Trotz strenger weltweiter Vorgaben floriert der illegale Markt mit geschützten Arten. Erst kürzlich wurde durch den Zoll in Nordrhein-Westfalen am Flughafen Köln/Bonn eine nicht genehmigte Einfuhr von 26 artgeschützten Reptilien aufgedeckt, darunter Dosenschildkröten, Baumschleichen und Krötenechsen (https://www.presseportal.de/blaulicht/pm/121251/4780300). Laut Pressemitteilung (s. o.) des Hauptzollamtes Köln sollten die Tiere von Mexiko aus in zwei getrennten Sendungen an Privatempfänger nach Deutschland verschickt werden. Besonders skrupellos erscheint hierbei die Art und Weise, wie die Tiere nach Deutschland gekommen sind.
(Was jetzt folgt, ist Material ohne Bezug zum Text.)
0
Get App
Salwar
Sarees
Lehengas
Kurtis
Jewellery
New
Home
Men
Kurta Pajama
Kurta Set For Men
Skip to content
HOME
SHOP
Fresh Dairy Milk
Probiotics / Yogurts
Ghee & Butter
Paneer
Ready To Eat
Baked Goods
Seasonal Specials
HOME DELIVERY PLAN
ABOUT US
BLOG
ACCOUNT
So waren die seltenen Reptilien in unbelüftete Stoffpuppen eingenäht, weshalb zehn der Tiere diesen tierunwürdigen Transport nicht überlebten (ebd.).
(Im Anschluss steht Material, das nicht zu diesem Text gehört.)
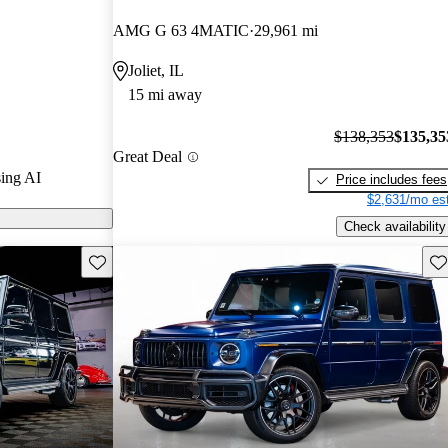
tars and
AMG G 63 4MATIC
29,961 mi
 / 10.
Joliet, IL
s on CarGurus
15 mi away
$138,353
$135,35
Great Deal
ing AI
Price includes fees
$2,631/mo est
Check availability
Save this listing
Sav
Wir fragen die Bundesregierung:

Fragen14

1

Hat die Bundesregierung Kenntnis darüber, welcher Herkunft die beschlagnahmten Tiere entsprungen sind (siehe Vorbemerkung der Fragesteller)?

2

Wenn ja, handelt es sich bei den aufgefunden Tieren um illegale Wildfänge und oder um Nachzuchten?

3

Wenn nein, welche Möglichkeiten und Instrumente bestehen, um den Ursprung der Reptilien festzustellen?

4

Welches Strafmaß droht den privaten Importeuren der 26 artgeschützten Reptilien hier in Deutschland nach Kenntnis der Bundesregierung?

5

Hat die Bundesregierung Kenntnis darüber, für welchen Zweck die aufgefundenen Reptilien nach Deutschland importiert werden sollten, und wenn ja, was war die Absicht dieses nicht genehmigten Importversuches?

6

Ist der Bundesregierung bekannt, ob es sich bei dem mexikanischen Exporteur um einen kommerziellen Wildtierhändler handelt, und wenn ja, liegen weitere Verdachtsfälle vor, die vermuten lassen, dass es sich bei dem Fund am Flughafen Köln/Bonn nicht um einen Einzelfund handelt, sondern hier ein kriminelles Netzwerk des illegalem Wildtierhandels erfasst wurde?

7

Hält die Bundesregierung es für möglich, dass die vom Zoll beschlagnahmten Tiere wieder in ihr Herkunftsland Mexiko verbracht werden?

8

Wenn ja, welche Voraussetzungen müssen vorliegen, damit die Reptilien wieder zurückgesendet werden können, und was geschieht mit den Tieren nach Verbringung in ihr Ursprungsland?

9

Wenn nein, hat die Bundesregierung bereits Kontakt zu den entsprechenden Behörden in Mexiko hergestellt, um eine Rückverbringung der Tiere einzuleiten, und zu welchen Ergebnissen führten die Gespräche?

10

Wie viele illegale Importe von geschützten lebenden Tier- und Pflanzenarten oder Produkten, die aus geschützten Tier- und Pflanzenarten hergestellt wurden, wurden ab dem Jahr 2019 bis dato durch das BfN registriert und geahndet (bitte nach Tier- und Pflanzenart, Herkunft des Importes, kommerzieller oder privater Einführer, Absicht des Importes, Art des eingeleiteten Verfahrens und weiterer Umgang mit den Importen aufschlüsseln)?

11

Ist der Bundesregierung bekannt, welche Maßnahmen kurz-, mittel- und langfristig in den Ursprungsländern des illegalen Wildtierhandels unternommen werden, um diesen zu unterbinden?

12

Wenn ja, welche Vorgehensweisen sind hier zu nennen, und inwieweit wird die Bundesregierung in die Abläufe mit einbezogen?

13

Wenn nein, hat die Bundesregierung auf bilateraler Ebene die Thematik des illegalen Wildtierhandels mit den entsprechenden staatlichen Stellen im Ausland bereits thematisiert, und zu welchen Ergebnissen führten die Gespräche?

14

Plant die Bundesregierung, den fortwährenden illegalen Wildtierhandel in Deutschland weiter einzuschränken und wenn ja, wie möchte die Bundesregierung kurz-, mittel- und langfristig hierbei vorgehen?